El Carlos puso las dos manos en el volante. Pensaba sin quererlo en su hija Olga. Los cipreses del cementerio se le fueron apareciendo a medida que se acercaba. Eran sombras altísimas y, de alguna forma, monstruosas, que se hundían en el firmamento. Pero no eran los árboles, ni la proximidad de los muertos en sus tumbas, lo que preocupaba al Carlos en aquel momento. El seat ritmo (color gris oscuro) seguía allí aparcado. Entonces supo que había decidido que era mejor no pasar por su lado, que mejor se paraba a unos metros, miraba un momento a ver si se veía algo y se volvía por donde había venido.

No estuvo detenido allí mucho rato, después de todo. Se esforzaba en averiguar si había alguien dentro del coche cuando supo que llevaban rato mirándole. Fue por la lumbre de una colilla. Subió de pronto, de la nada, y brilló un instante, con más intensidad, antes de desaparecer por donde había venido. Después de la calada, aquel alguien se volvió a quedar quieto y el Carlos no supo nada más de él (salvo que lo estaba mirando). Mejor se iba. Puso la marcha atrás como pudo y dio la vuelta allí mismo.

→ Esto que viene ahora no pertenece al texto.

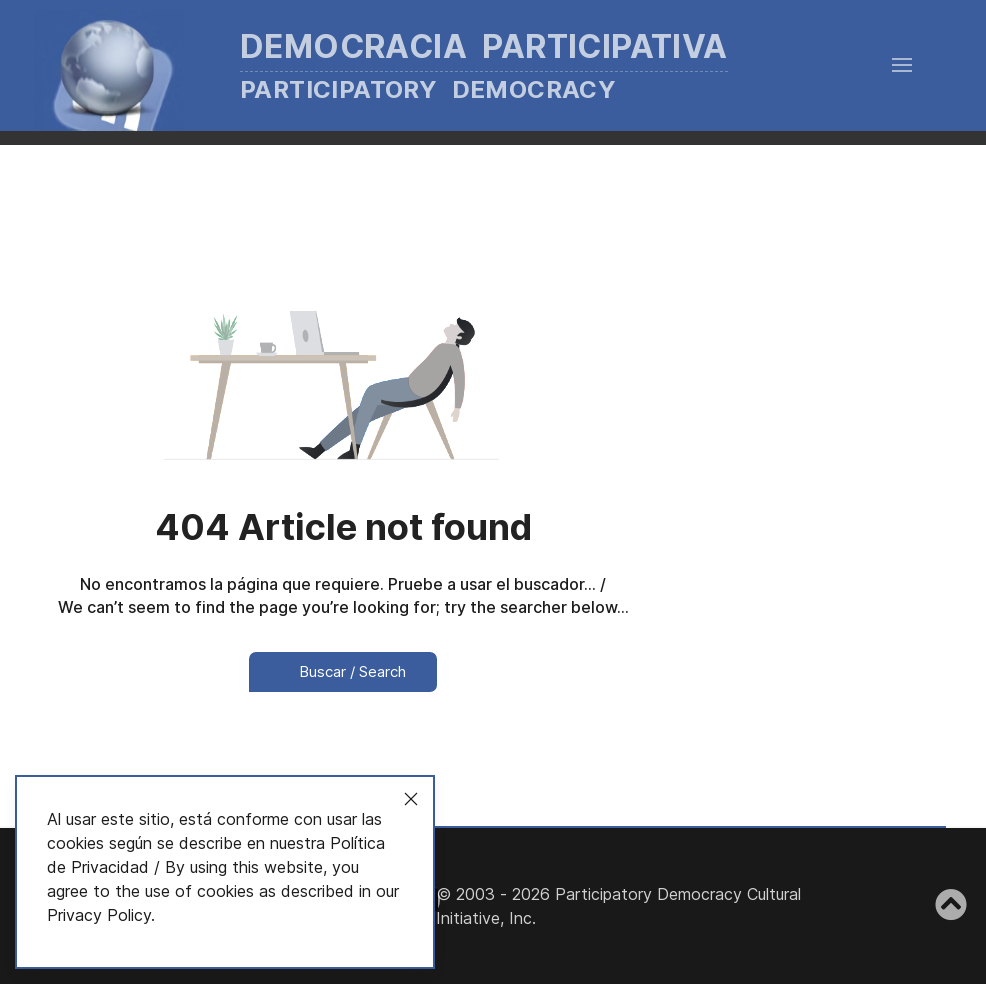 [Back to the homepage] (411, 65)
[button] (902, 65)
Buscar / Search (343, 671)
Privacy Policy (99, 915)
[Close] (411, 799)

Demasiado peso, demasiadas maniobras. Alguien debía seguir con sus ojos puestos en la furgoneta. A aquellas alturas, tenían ya su nombre, su dirección y su número de teléfono. Si nunca necesitaban una reparación, darían con él sin falta.

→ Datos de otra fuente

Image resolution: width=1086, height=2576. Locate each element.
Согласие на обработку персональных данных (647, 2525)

En cuanto encaró el vehículo cuesta arriba, aceleró. Los bidones, en la parte de atrás, chocaron entre sí (con todo aquel líquido revolviéndose en su interior) y el Carlos se dijo que era un idiota y un imbécil y que para qué se metía donde no lo llamaban. A ratos, no sabía qué hacía con su vida. Condujo de nuevo por la carretera de Caldes, en dirección al camino del castillo de Sant Mena y más allá. Al pasar junto a la gasolinera que estaba frente al polígono industrial, buscó con la vista a aquel pobre desgraciado que se pasaba sus días allí parado, fumando.

Y allí estaba, como cada noche, esperando su hora (las doce en punto). El Carlos, entonces, se preguntó qué hacían los hombres con sus vidas, que no las vivían como querían, y metió tercera con ganas de meter cuarta y mandarlo todo al infierno. No estaba loco. No lo iban a pillar. Nunca lo habían parado. A aquellas horas de la noche, Sant Mena estaba más que muerto.